Aims: To evaluate the impact of diabetes mellitus (DM) on the accuracy of myocardial perfusion scintigraphy (MPS) in detecting coronary artery disease (CAD).

Methods and results: Two hundred and sixteen patients with DM and 432 matched controls were submitted to MPS on a dedicated cardiac camera equipped with cadmium-zinc-telluride (CZT) detectors and coronary angiography.

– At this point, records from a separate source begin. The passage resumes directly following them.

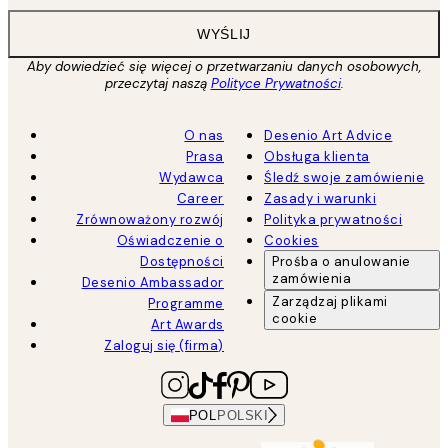
WYŚLIJ
Aby dowiedzieć się więcej o przetwarzaniu danych osobowych,
przeczytaj naszą
Polityce Prywatności
.
O nas
Desenio Art Advice
Prasa
Obsługa klienta
Wydawca
Śledź swoje zamówienie
Career
Zasady i warunki
Zrównoważony rozwój
Polityka prywatności
Oświadczenie o
Cookies
Dostępności
Prośba o anulowanie
zamówienia
Desenio Ambassador
Zarządzaj plikami
Programme
cookie
Art Awards
Zaloguj się (firma)
POL
POLSKI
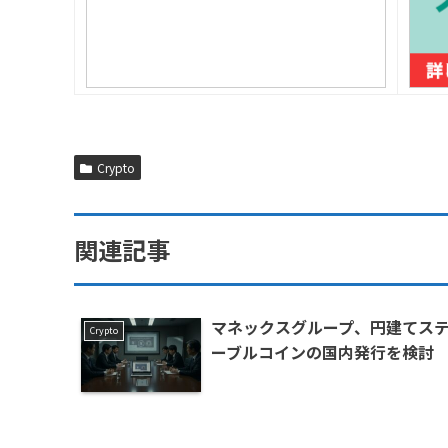
Crypto
関連記事
マネックスグループ、円建てス
Crypto
ーブルコインの国内発行を検討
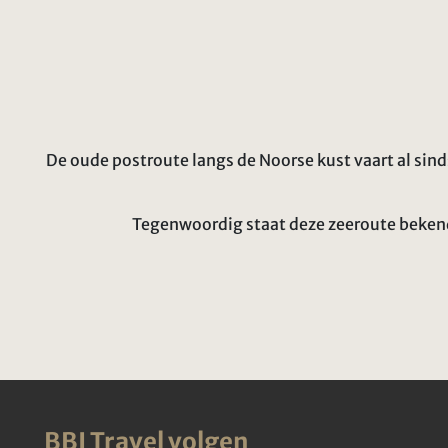
De oude postroute langs de Noorse kust vaart al sin
Tegenwoordig staat deze zeeroute bekend 
BBI Travel volgen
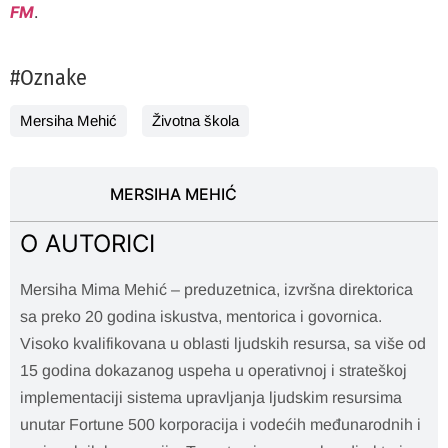
FM
.
#Oznake
Mersiha Mehić
Životna škola
MERSIHA MEHIĆ
O AUTORICI
Mersiha Mima Mehić – preduzetnica, izvršna direktorica
sa preko 20 godina iskustva, mentorica i govornica.
Visoko kvalifikovana u oblasti ljudskih resursa, sa više od
15 godina dokazanog uspeha u operativnoj i strateškoj
implementaciji sistema upravljanja ljudskim resursima
unutar Fortune 500 korporacija i vodećih međunarodnih i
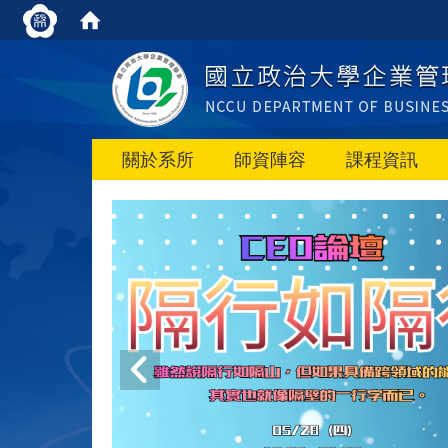
關於系所
師資陣容
課程資訊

Exercise stress was performed in 442 (68%) patients, while the remainders underwent vasodilator stress. Exercise level was determined as the percentage of the predicted maximal workload that was attained (%Wattmax). The summed difference score was derived from CZT images. A coronary stenosis >70% was considered obstructive. The prevalence of obstructive CAD was 59.7% in patients with DM and 56.2% in controls (P = NS). The accuracy of MPS in detecting CAD was similar in patients with and without DM [area under the ROC curve (AUC) 0.77 vs. 0.78, P = NS]. An interaction between the accuracy of MPS and cardiac stress-protocol was revealed. In fact, in patients with DM exercise stress CZT had a lower accuracy than vasodilator-stress (AUC 0.70 vs. 0.89, P < 0.001), because of a lower specificity (45% vs. 69%), while in the control group the accuracy of MPS was similar regardless of the stress-protocol adopted. Patients with DM attained a significantly lower %Wattmax during exercise than controls (76 ± 27% vs. 82 ± 26%, P = 0.038), which resulted an independent predictor of reduced specificity (P = 0.026).

Conclusion: The accuracy of CZT imaging in patients with DM is elevated, and it is quite comparable to the one obtained in patients without DM. However, a reduced specificity can be expected in the case of exercise stress CZT, because of an impaired exercise capacity.